With every picture left out, restate the listing below exactly as written.

Records to use »
_ _ _ _ _

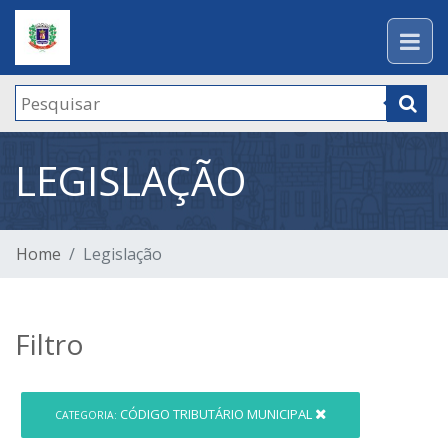
LEGISLAÇÃO
Home
Legislação
Filtro
CÓDIGO TRIBUTÁRIO MUNICIPAL
CATEGORIA:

_ _ _ _ _

Written answer »
LEGISLAÇÃO
Home
Legislação
Filtro
CÓDIGO TRIBUTÁRIO MUNICIPAL
CATEGORIA:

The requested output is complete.